**EXERCISE DIRECTIONS:**
Below are entries; write every one of them out again exactly.

**INPUT:**
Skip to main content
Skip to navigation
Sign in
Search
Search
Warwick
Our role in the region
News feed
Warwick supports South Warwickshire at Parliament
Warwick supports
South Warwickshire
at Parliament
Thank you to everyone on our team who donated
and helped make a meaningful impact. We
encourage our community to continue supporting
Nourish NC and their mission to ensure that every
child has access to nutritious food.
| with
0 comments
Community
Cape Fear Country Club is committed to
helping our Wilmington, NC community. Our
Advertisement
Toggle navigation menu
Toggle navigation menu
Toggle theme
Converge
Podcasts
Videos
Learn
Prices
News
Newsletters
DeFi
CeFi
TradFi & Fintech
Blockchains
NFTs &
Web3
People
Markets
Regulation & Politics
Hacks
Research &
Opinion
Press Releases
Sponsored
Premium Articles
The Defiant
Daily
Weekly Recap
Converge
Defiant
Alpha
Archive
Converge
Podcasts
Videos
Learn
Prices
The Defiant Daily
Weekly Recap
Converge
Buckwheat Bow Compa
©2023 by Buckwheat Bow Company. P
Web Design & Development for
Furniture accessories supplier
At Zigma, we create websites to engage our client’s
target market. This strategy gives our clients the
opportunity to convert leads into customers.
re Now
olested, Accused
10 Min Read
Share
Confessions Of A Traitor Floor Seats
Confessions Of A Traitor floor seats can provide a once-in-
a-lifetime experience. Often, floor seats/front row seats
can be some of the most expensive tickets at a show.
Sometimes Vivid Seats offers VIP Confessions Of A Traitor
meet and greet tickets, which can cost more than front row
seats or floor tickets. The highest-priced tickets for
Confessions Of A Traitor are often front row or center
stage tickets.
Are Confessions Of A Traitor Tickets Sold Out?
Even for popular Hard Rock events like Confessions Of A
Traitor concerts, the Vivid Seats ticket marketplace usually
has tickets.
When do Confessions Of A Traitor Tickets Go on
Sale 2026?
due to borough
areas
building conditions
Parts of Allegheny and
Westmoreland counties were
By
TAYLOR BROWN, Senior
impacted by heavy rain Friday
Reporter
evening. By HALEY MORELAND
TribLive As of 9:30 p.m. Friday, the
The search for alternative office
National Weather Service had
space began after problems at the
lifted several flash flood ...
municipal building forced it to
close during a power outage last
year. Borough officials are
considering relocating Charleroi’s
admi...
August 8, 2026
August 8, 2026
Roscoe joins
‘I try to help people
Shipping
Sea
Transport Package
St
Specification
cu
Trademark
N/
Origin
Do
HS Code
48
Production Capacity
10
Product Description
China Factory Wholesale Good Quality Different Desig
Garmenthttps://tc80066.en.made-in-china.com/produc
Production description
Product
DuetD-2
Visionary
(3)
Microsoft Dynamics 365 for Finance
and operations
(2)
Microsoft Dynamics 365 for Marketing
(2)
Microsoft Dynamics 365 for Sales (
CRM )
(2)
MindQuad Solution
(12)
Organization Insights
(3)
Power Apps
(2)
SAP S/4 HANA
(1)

**OUTPUT OF THE TASK:**
Skip to main content
Skip to navigation
Sign in
Search
Search
Warwick
Our role in the region
News feed
Warwick supports South Warwickshire at Parliament
Warwick supports
South Warwickshire
at Parliament
Thank you to everyone on our team who donated
and helped make a meaningful impact. We
encourage our community to continue supporting
Nourish NC and their mission to ensure that every
child has access to nutritious food.
| with
0 comments
Community
Cape Fear Country Club is committed to
helping our Wilmington, NC community. Our
Advertisement
Toggle navigation menu
Toggle navigation menu
Toggle theme
Converge
Podcasts
Videos
Learn
Prices
News
Newsletters
DeFi
CeFi
TradFi & Fintech
Blockchains
NFTs &
Web3
People
Markets
Regulation & Politics
Hacks
Research &
Opinion
Press Releases
Sponsored
Premium Articles
The Defiant
Daily
Weekly Recap
Converge
Defiant
Alpha
Archive
Converge
Podcasts
Videos
Learn
Prices
The Defiant Daily
Weekly Recap
Converge
Buckwheat Bow Compa
©2023 by Buckwheat Bow Company. P
Web Design & Development for
Furniture accessories supplier
At Zigma, we create websites to engage our client’s
target market. This strategy gives our clients the
opportunity to convert leads into customers.
re Now
olested, Accused
10 Min Read
Share
Confessions Of A Traitor Floor Seats
Confessions Of A Traitor floor seats can provide a once-in-
a-lifetime experience. Often, floor seats/front row seats
can be some of the most expensive tickets at a show.
Sometimes Vivid Seats offers VIP Confessions Of A Traitor
meet and greet tickets, which can cost more than front row
seats or floor tickets. The highest-priced tickets for
Confessions Of A Traitor are often front row or center
stage tickets.
Are Confessions Of A Traitor Tickets Sold Out?
Even for popular Hard Rock events like Confessions Of A
Traitor concerts, the Vivid Seats ticket marketplace usually
has tickets.
When do Confessions Of A Traitor Tickets Go on
Sale 2026?
due to borough
areas
building conditions
Parts of Allegheny and
Westmoreland counties were
By
TAYLOR BROWN, Senior
impacted by heavy rain Friday
Reporter
evening. By HALEY MORELAND
TribLive As of 9:30 p.m. Friday, the
The search for alternative office
National Weather Service had
space began after problems at the
lifted several flash flood ...
municipal building forced it to
close during a power outage last
year. Borough officials are
considering relocating Charleroi’s
admi...
August 8, 2026
August 8, 2026
Roscoe joins
‘I try to help people
Shipping
Sea
Transport Package
St
Specification
cu
Trademark
N/
Origin
Do
HS Code
48
Production Capacity
10
Product Description
China Factory Wholesale Good Quality Different Desig
Garmenthttps://tc80066.en.made-in-china.com/produc
Production description
Product
DuetD-2
Visionary
(3)
Microsoft Dynamics 365 for Finance
and operations
(2)
Microsoft Dynamics 365 for Marketing
(2)
Microsoft Dynamics 365 for Sales (
CRM )
(2)
MindQuad Solution
(12)
Organization Insights
(3)
Power Apps
(2)
SAP S/4 HANA
(1)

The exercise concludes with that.